Filter the records for lines holding the string "bounding".

START Available data

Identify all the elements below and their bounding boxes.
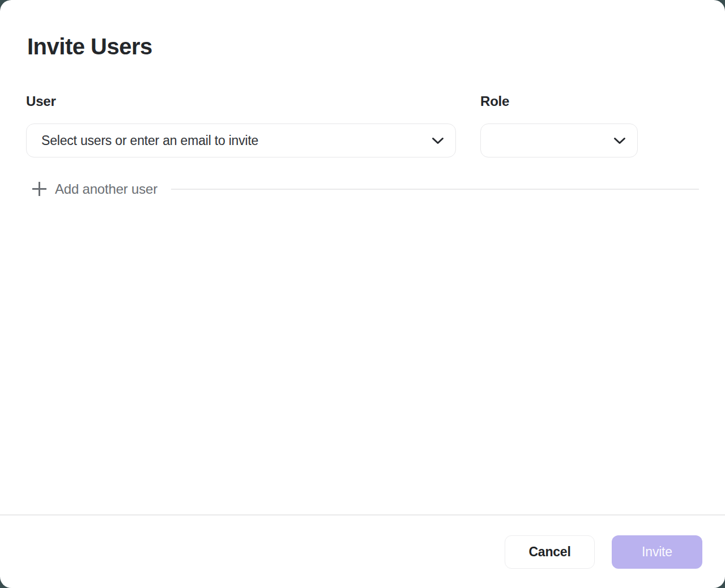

END Available data
START Available data

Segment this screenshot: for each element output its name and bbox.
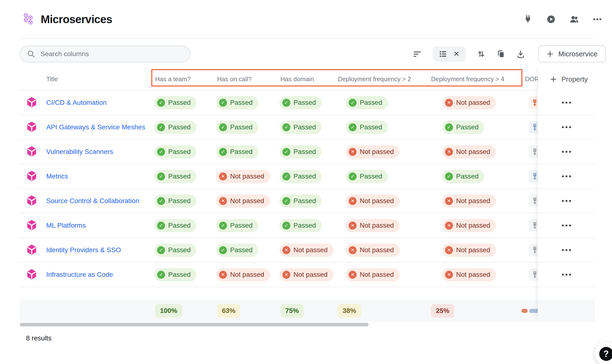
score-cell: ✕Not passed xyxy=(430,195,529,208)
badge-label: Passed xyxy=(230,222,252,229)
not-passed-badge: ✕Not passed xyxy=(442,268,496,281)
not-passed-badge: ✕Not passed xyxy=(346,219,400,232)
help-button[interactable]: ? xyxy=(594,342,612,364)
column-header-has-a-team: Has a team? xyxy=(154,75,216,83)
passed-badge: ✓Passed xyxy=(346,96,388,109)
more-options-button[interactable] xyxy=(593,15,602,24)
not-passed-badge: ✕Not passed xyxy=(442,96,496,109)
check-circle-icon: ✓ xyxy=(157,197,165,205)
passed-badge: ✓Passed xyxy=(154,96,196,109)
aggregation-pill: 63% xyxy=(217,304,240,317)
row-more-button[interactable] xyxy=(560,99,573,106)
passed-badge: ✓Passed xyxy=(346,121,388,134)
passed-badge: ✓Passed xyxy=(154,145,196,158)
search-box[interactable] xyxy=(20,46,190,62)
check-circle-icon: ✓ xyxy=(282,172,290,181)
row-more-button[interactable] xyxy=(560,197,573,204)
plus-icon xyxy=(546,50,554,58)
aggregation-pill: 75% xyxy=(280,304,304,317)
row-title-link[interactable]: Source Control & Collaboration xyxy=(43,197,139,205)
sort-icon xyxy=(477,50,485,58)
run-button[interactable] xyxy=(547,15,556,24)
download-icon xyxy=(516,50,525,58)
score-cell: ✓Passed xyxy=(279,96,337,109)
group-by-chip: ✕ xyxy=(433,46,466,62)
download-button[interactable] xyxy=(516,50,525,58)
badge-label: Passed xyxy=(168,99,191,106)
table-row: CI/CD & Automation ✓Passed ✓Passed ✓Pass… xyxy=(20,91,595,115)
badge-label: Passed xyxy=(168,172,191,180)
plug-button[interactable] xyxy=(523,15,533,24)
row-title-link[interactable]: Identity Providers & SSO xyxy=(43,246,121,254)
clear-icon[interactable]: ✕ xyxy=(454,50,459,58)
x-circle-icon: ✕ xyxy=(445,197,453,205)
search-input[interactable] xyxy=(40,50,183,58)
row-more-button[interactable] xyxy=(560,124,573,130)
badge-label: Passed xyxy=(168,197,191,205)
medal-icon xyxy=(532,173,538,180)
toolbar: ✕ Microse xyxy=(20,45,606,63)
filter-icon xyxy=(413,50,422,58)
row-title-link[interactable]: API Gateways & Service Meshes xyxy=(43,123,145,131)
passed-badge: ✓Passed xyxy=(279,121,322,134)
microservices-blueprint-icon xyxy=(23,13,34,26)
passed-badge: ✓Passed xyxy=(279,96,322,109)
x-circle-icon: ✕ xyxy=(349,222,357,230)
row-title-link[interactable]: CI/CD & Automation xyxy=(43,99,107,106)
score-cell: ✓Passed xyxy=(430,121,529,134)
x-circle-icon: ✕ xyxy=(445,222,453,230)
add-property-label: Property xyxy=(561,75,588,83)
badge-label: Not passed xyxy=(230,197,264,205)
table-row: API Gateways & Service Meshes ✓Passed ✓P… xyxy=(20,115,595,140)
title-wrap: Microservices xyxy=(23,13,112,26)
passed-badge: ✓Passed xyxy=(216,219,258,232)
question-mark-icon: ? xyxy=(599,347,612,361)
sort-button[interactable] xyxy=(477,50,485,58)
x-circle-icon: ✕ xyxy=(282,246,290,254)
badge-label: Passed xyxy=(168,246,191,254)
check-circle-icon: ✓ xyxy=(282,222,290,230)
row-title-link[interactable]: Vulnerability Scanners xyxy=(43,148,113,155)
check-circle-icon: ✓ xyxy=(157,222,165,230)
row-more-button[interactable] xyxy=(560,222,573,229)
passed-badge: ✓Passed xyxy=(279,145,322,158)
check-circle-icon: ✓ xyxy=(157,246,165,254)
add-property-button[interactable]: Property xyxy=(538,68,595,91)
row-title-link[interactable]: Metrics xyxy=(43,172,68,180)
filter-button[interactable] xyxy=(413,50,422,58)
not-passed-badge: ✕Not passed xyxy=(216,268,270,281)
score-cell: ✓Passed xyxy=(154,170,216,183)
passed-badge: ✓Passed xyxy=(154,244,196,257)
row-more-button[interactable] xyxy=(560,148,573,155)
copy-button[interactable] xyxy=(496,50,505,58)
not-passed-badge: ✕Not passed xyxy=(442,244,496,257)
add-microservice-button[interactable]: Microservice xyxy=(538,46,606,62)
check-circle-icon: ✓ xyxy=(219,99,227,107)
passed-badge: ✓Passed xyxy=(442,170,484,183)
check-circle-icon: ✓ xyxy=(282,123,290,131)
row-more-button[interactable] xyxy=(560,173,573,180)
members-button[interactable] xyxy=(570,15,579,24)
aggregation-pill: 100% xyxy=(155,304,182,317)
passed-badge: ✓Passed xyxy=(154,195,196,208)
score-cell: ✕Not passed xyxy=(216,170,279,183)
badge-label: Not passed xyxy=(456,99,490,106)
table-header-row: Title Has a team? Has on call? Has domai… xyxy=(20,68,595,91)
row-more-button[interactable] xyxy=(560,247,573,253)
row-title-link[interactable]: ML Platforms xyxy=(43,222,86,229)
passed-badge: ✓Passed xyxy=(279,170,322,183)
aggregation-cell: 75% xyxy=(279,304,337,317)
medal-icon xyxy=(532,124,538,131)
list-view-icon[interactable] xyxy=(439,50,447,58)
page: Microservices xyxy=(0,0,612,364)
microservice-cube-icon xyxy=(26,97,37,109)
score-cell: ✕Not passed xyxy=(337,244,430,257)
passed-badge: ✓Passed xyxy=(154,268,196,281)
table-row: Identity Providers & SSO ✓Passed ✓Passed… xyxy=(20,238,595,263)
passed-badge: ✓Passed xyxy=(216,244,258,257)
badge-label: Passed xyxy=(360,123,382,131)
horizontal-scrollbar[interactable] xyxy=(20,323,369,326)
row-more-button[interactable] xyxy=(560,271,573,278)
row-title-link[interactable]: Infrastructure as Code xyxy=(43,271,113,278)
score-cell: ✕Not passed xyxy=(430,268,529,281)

END Available data
START Available data

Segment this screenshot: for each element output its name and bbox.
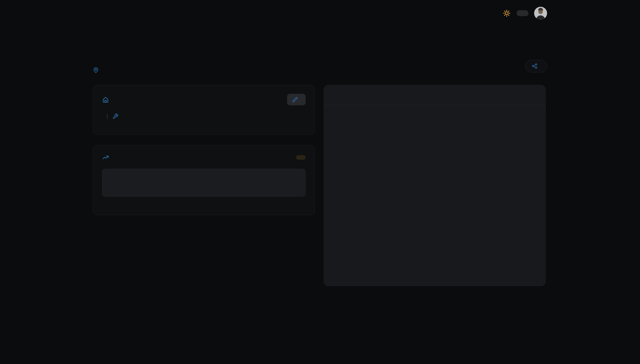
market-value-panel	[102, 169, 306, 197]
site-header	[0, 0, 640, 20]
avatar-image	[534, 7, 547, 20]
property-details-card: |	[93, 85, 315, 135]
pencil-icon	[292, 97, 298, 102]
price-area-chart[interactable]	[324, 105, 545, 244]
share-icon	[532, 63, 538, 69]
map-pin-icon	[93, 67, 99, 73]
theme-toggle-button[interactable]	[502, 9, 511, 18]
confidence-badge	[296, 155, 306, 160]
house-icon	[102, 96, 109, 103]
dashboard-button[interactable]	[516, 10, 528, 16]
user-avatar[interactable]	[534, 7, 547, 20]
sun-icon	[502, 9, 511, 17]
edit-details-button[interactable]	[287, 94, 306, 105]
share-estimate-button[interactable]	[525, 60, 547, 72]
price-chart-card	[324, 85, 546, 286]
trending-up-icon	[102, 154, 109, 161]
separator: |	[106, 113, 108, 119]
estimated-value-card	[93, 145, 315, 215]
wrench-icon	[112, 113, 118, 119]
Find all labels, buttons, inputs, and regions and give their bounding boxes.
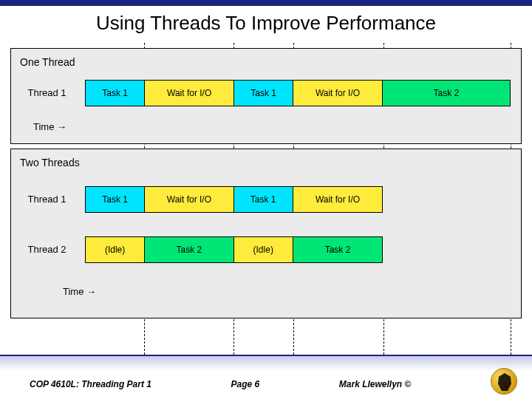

END Available data

__Result of this task__.
Identify all the elements below and their bounding boxes.
Find all labels, buttons, inputs, and regions and give their bounding boxes.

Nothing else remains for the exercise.